A lot has changed in America since 1988, when the Rooney brothers inherited the team from their father, founding owner Art Rooney, not the least has been the size of estate tax bills, which now are astronomical. When this current generation of Rooneys passes on, it's likely that their estate tax bill will be crippling, which no doubt is at the forefront of Art Jr, Timothy, Patrick and John's concerns.
There is no crime in the Rooneys wanting to keep their death tax bills as low as they can. I applaud it. If the brothers die before selling the team, their children will have to pay around 48% of the shares' value to the federal and Pennsylvania governments. To the next generation of Rooneys, this would be hundreds of millions of dollars in tax. Not exactly an incentive to keep the business in the family.
One way of avoiding such devastating taxes is to pass the estate on to a qualifying charity, created for the family, for the purposes of keeping control of the team.

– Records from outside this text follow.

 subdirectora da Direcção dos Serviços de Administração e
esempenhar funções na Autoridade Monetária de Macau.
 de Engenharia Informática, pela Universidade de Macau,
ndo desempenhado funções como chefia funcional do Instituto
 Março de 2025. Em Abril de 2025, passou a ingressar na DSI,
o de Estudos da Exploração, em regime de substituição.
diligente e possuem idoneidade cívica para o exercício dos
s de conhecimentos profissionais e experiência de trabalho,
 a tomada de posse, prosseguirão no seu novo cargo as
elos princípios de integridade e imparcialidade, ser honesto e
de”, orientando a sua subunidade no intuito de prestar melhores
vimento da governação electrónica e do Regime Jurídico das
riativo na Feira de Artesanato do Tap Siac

The Rooneys would keep control of the organisation while investing their fortunes elsewhere. This could still be possible for the Rooneys, but it's unlikely, given that Dan's brothers would rather take the profits now.

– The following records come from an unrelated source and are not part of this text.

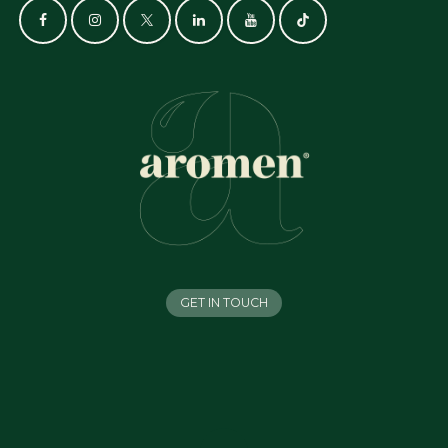
GET IN TOUCH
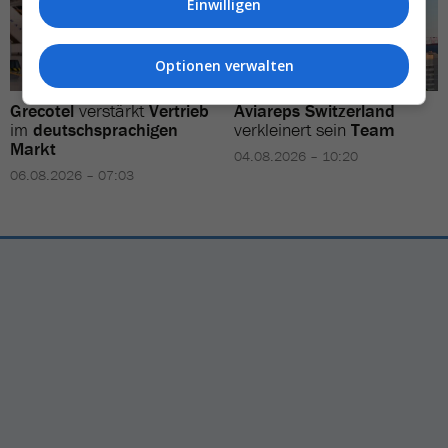
Einwilligen
Optionen verwalten
Grecotel
verstärkt
Vertrieb
Aviareps Switzerland
im
deutschsprachigen
verkleinert sein
Team
Markt
04.08.2026 – 10:20
06.08.2026 – 07:03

Dan and his four brothers each have a 16% stake, with the remainder owned by the McGinley family, the Rooney's first cousins. The team has been valued at around $1.2 billion but it's unlikely that Dan will be able to buy out his brothers, meaning any further involvement in the team will most likely be as a minority stakeholder.
Enter Pittsburgh billionaire Stanley Druckenmiller, the chairman of Duquesne Capital Management. He's had his heart set on owning the Steelers for years. As the most serious contender so far, he's promised that if he gets his hands on the team, Dan's position will be safe "for as long as he wants". But Dan isn't getting any younger, and once he bows out there is no assurance that he would be able to cede control to his son if Druckenmiller is the majority stakeholder.
Like many other industries, this is the way NFL franchises are heading: less family owners, more private equity. Only three NFL teams remain that could be truly called family businesses. The McCaskeys own the Chicago Bears, the Mara family owns half of the New York Giants, and the Bidwills have owned the Arizona Cardinals for 76 years.
For Steelers fans like me, it would be a shame to see the team pass out of Rooney hands, but given the team's ownership model and lack of a succession plan, it now seems unavoidable.